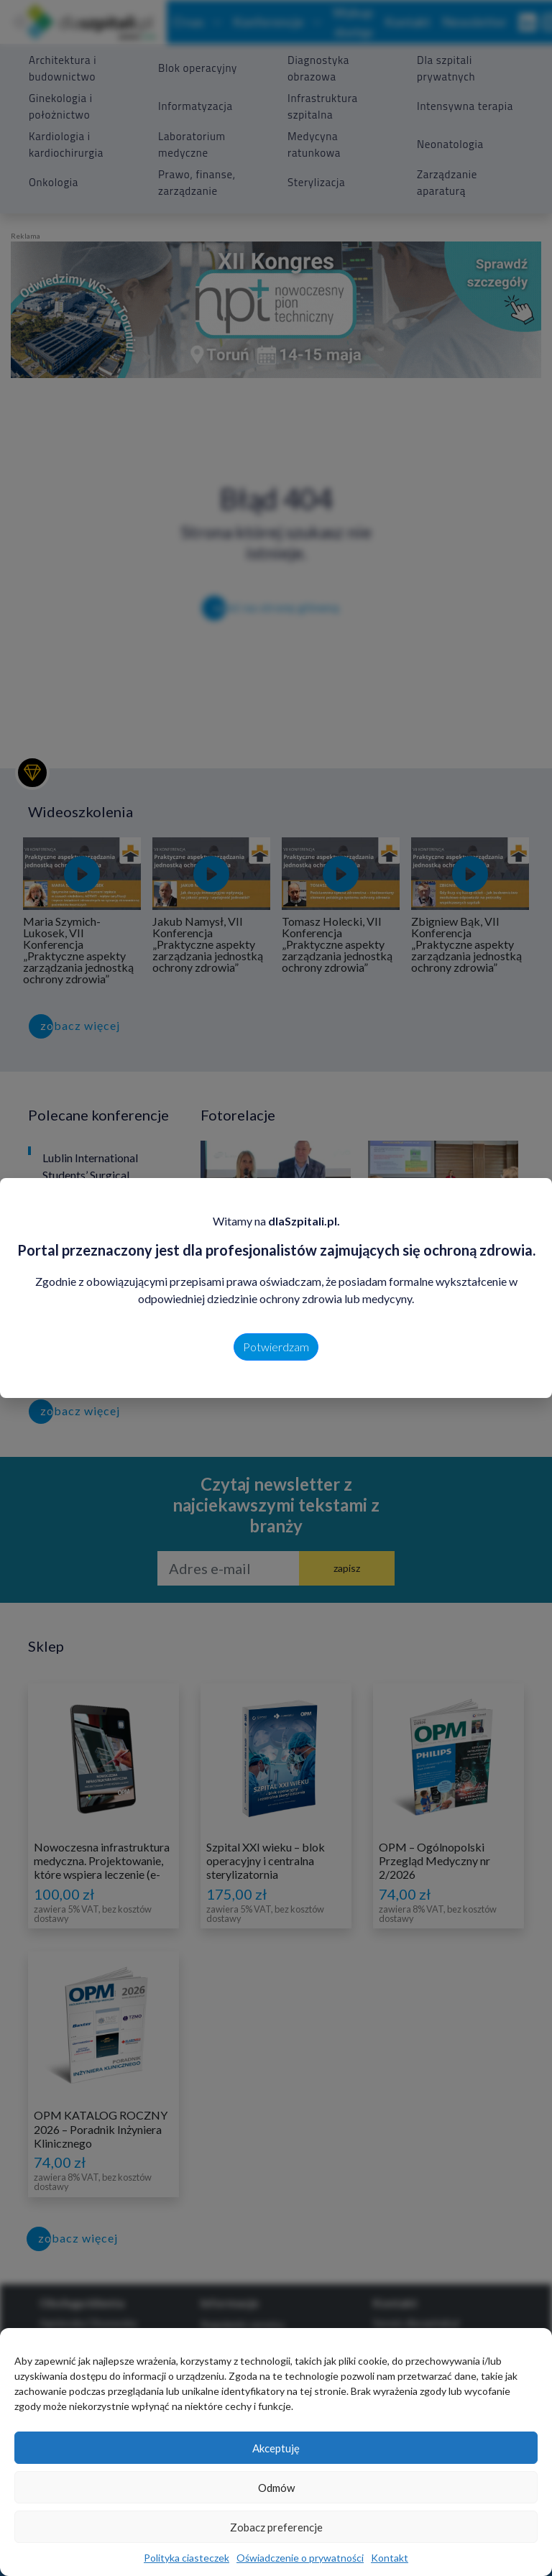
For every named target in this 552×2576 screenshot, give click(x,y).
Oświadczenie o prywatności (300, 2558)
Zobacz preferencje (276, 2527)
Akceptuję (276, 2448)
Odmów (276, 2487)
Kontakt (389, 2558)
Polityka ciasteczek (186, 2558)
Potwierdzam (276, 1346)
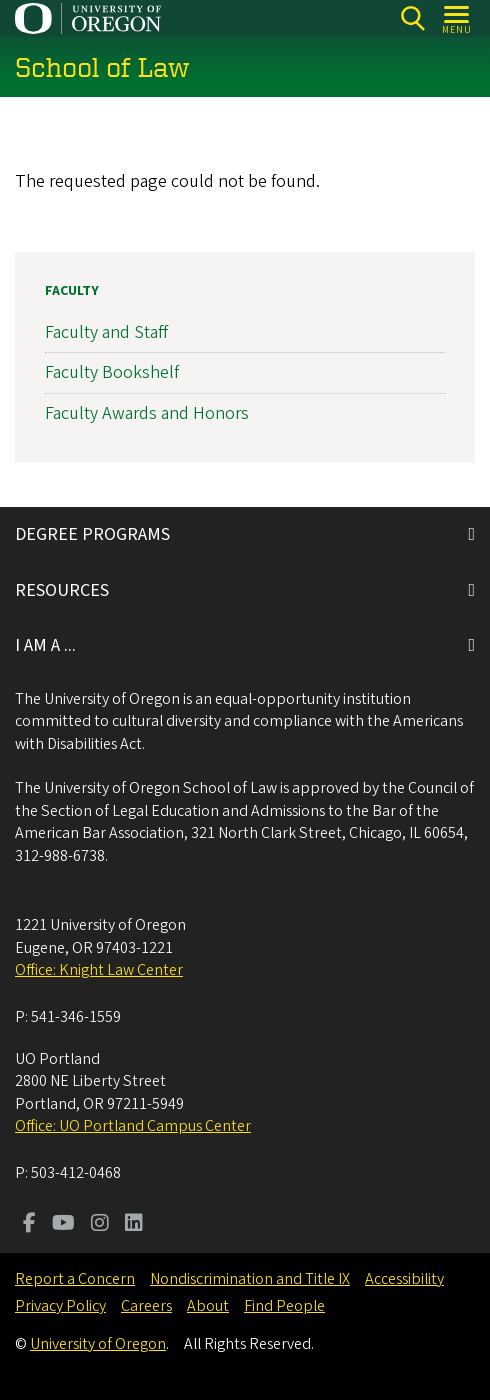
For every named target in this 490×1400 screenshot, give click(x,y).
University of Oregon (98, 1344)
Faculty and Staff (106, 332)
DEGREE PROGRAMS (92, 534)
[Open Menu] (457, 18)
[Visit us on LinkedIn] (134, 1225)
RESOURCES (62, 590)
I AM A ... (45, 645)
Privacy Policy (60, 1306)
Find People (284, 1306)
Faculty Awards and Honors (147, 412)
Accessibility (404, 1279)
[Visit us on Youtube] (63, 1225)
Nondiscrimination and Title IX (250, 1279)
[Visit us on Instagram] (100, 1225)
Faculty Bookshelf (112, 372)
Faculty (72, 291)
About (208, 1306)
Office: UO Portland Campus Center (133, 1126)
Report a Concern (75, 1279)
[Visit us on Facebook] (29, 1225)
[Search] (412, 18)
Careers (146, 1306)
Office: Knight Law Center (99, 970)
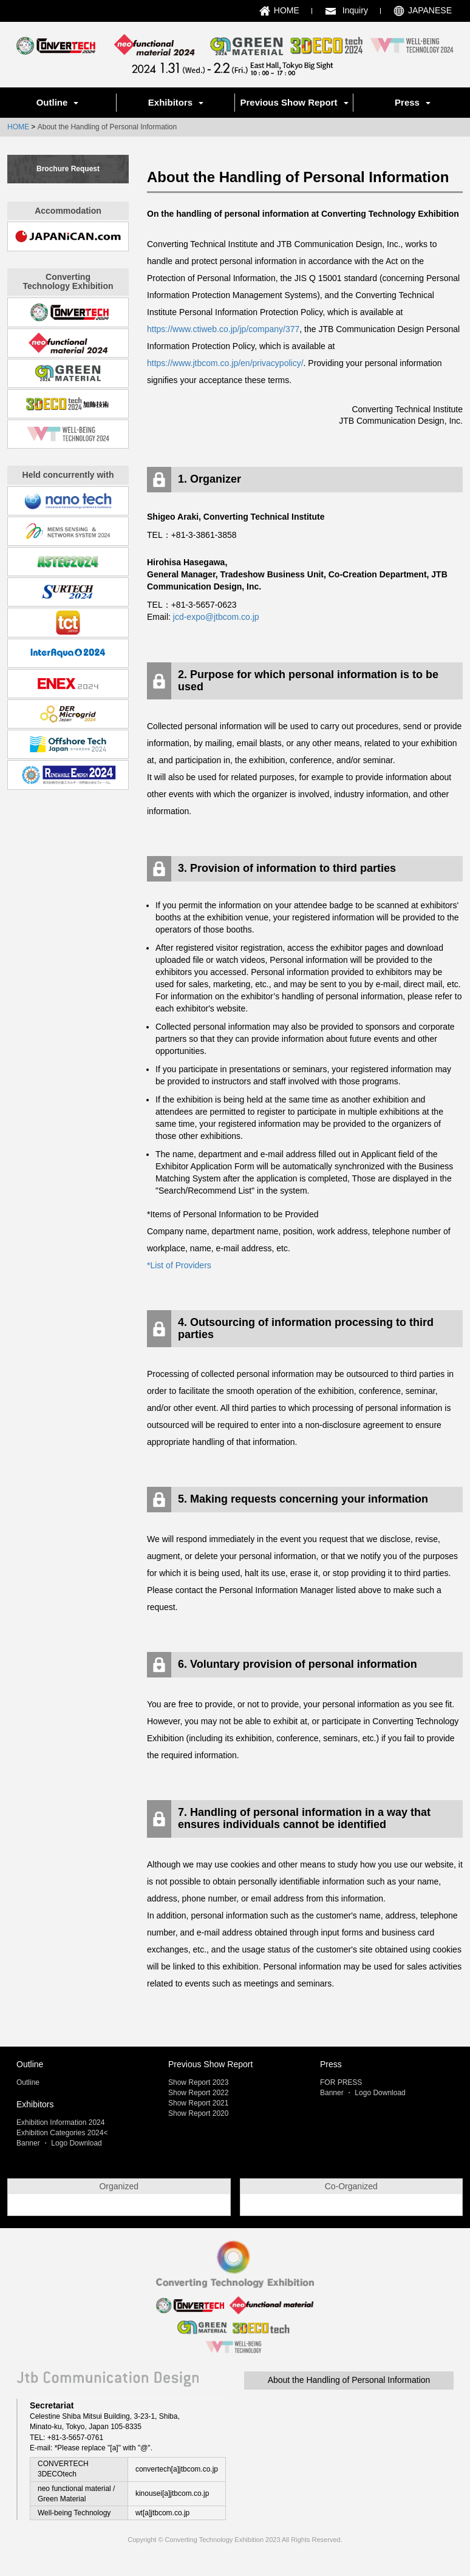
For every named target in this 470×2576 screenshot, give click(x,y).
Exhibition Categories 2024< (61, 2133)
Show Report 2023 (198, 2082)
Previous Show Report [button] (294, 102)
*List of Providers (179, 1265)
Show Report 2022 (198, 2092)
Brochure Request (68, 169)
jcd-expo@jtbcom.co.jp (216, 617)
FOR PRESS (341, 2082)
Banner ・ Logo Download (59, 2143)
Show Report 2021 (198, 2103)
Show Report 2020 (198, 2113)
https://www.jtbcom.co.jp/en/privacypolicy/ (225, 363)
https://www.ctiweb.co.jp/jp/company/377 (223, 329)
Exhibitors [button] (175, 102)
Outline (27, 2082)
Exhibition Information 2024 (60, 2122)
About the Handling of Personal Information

= Exercise brief =
Your answer must be the line that contains "Show Report 2020 (198, 2113)" and every line after it to the end of the records, reproduced exactly.

= Exercise output =
Show Report 2020 (198, 2113)
https://www.jtbcom.co.jp/en/privacypolicy/ (225, 363)
https://www.ctiweb.co.jp/jp/company/377 (223, 329)
Exhibitors [button] (175, 102)
Outline (27, 2082)
Exhibition Information 2024 (60, 2122)
About the Handling of Personal Information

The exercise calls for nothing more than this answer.